## [Stored data entries]
• • • •

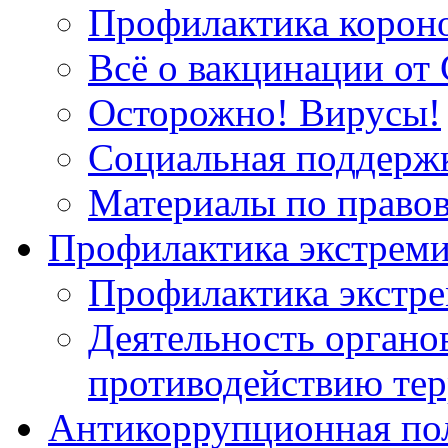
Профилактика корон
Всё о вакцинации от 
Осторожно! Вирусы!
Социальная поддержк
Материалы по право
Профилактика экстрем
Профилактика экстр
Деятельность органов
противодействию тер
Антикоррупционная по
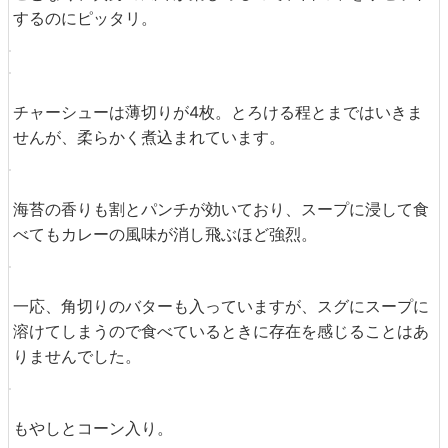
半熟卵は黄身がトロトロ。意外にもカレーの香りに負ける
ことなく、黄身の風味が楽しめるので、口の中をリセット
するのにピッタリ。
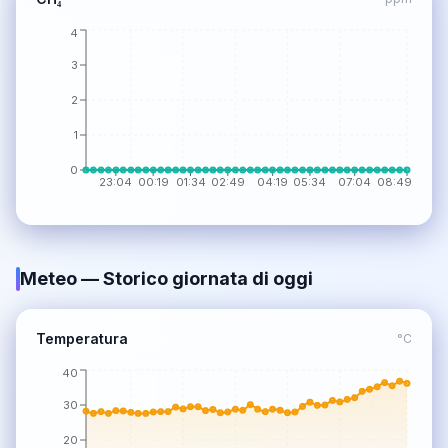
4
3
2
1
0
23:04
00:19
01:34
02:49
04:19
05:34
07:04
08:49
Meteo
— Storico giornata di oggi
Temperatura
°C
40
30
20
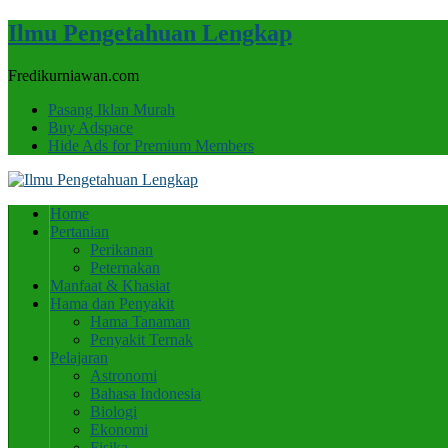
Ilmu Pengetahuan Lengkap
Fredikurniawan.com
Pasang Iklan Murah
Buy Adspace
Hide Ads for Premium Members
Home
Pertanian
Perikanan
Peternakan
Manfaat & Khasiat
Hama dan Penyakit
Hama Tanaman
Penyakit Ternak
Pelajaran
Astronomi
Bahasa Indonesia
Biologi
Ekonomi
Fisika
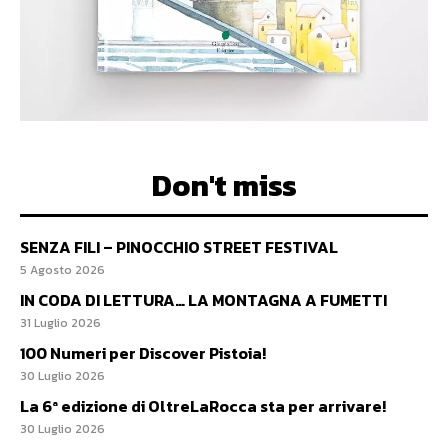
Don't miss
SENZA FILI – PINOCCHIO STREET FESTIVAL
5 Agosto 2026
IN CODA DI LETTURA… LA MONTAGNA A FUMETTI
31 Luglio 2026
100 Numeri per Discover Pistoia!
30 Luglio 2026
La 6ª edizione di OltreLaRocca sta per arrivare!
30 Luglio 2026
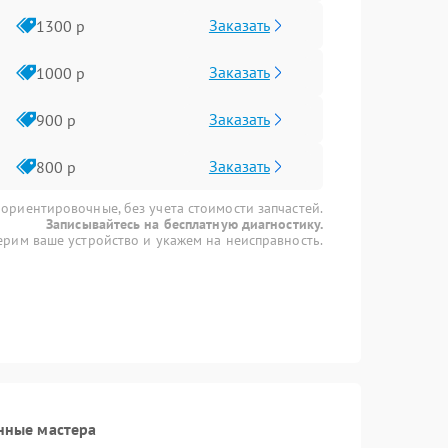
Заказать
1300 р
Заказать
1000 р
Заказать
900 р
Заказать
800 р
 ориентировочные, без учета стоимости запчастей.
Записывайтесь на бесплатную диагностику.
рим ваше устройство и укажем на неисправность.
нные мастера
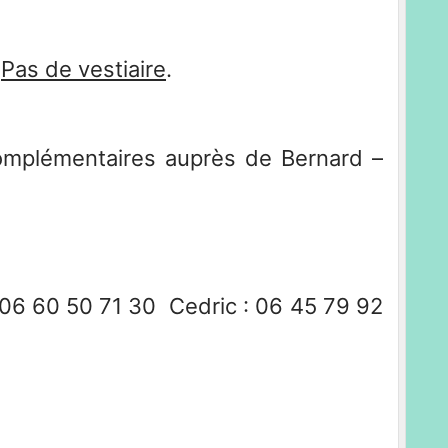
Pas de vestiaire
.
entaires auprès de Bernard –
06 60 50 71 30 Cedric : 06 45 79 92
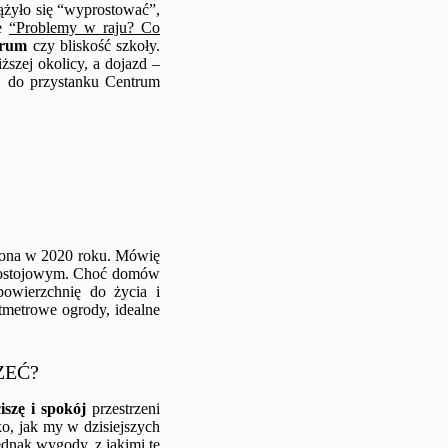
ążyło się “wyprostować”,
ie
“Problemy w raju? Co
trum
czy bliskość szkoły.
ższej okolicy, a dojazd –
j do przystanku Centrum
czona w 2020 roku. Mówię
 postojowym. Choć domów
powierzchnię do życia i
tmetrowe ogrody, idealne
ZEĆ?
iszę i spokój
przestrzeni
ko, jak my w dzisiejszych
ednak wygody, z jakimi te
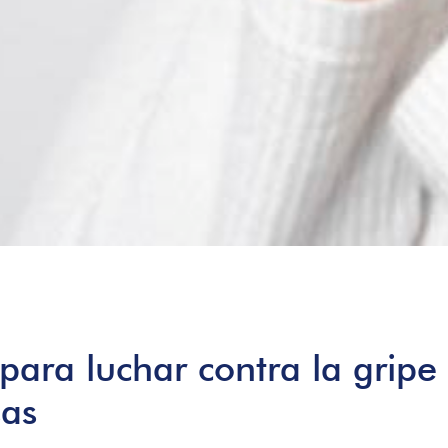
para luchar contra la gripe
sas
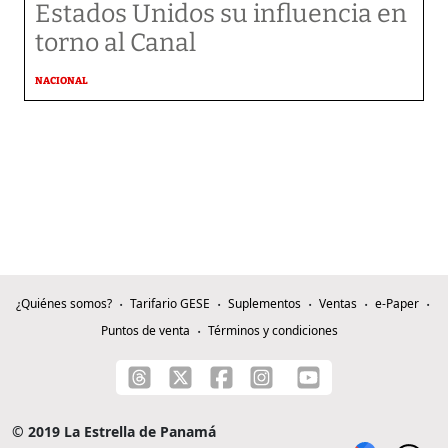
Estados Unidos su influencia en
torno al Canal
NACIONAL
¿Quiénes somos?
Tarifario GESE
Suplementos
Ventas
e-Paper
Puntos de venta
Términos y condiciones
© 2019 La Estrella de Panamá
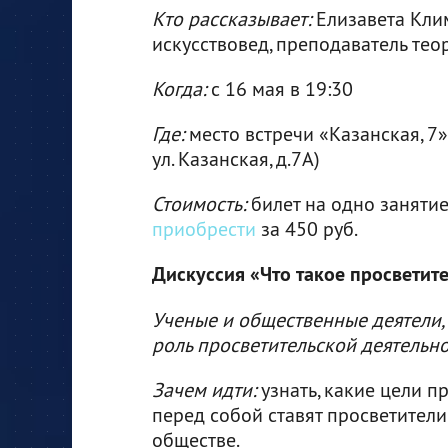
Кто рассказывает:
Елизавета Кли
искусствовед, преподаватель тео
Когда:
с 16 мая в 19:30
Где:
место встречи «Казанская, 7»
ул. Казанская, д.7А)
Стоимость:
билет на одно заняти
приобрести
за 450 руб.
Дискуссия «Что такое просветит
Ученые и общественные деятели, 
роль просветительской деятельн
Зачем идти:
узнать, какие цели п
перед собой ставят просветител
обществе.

• • • •

## [WHAT IS NEEDED]
Your task is to set down the records shown above exactly, minus any pictures.

## [YOUR RESPONSE]
Профилактика корон
Всё о вакцинации от 
Осторожно! Вирусы!
Социальная поддержк
Материалы по право
Профилактика экстрем
Профилактика экстр
Деятельность органов
противодействию тер
Антикоррупционная по
半熟卵は黄身がトロトロ。意外にもカレーの香りに負ける
ことなく、黄身の風味が楽しめるので、口の中をリセット
するのにピッタリ。
4
3
2
1
0
23:04
00:19
01:34
02:49
04:19
05:34
07:04
08:49
Meteo
— Storico giornata di oggi
Temperatura
°C
40
30
20
Ilmu Pengetahuan Lengkap
Fredikurniawan.com
Pasang Iklan Murah
Buy Adspace
Hide Ads for Premium Members
Home
Pertanian
Perikanan
Peternakan
Manfaat & Khasiat
Hama dan Penyakit
Hama Tanaman
Penyakit Ternak
Pelajaran
Astronomi
Bahasa Indonesia
Biologi
Ekonomi
Fisika
Don't miss
SENZA FILI – PINOCCHIO STREET FESTIVAL
5 Agosto 2026
IN CODA DI LETTURA… LA MONTAGNA A FUMETTI
31 Luglio 2026
100 Numeri per Discover Pistoia!
30 Luglio 2026
La 6ª edizione di OltreLaRocca sta per arrivare!
30 Luglio 2026
Заказать
1300 р
Заказать
1000 р
Заказать
900 р
Заказать
800 р
 ориентировочные, без учета стоимости запчастей.
Записывайтесь на бесплатную диагностику.
рим ваше устройство и укажем на неисправность.
нные мастера
Pas de vestiaire
.
entaires auprès de Bernard –
06 60 50 71 30 Cedric : 06 45 79 92
ążyło się “wyprostować”,
ie
“Problemy w raju? Co
trum
czy bliskość szkoły.
ższej okolicy, a dojazd –
j do przystanku Centrum
czona w 2020 roku. Mówię
 postojowym. Choć domów
powierzchnię do życia i
tmetrowe ogrody, idealne
ZEĆ?
iszę i spokój
przestrzeni
ko, jak my w dzisiejszych
ednak wygody, z jakimi te
para luchar contra la gripe
sas
Estados Unidos su influencia en
torno al Canal
NACIONAL
¿Quiénes somos?
Tarifario GESE
Suplementos
Ventas
e-Paper
Puntos de venta
Términos y condiciones
© 2019 La Estrella de Panamá
Кто рассказывает:
Елизавета Кли
искусствовед, преподаватель тео
Когда:
с 16 мая в 19:30
Где:
место встречи «Казанская, 7»
ул. Казанская, д.7А)
Стоимость:
билет на одно заняти
приобрести
за 450 руб.
Дискуссия «Что такое просветит
Ученые и общественные деятели, 
роль просветительской деятельн
Зачем идти:
узнать, какие цели п
перед собой ставят просветител
обществе.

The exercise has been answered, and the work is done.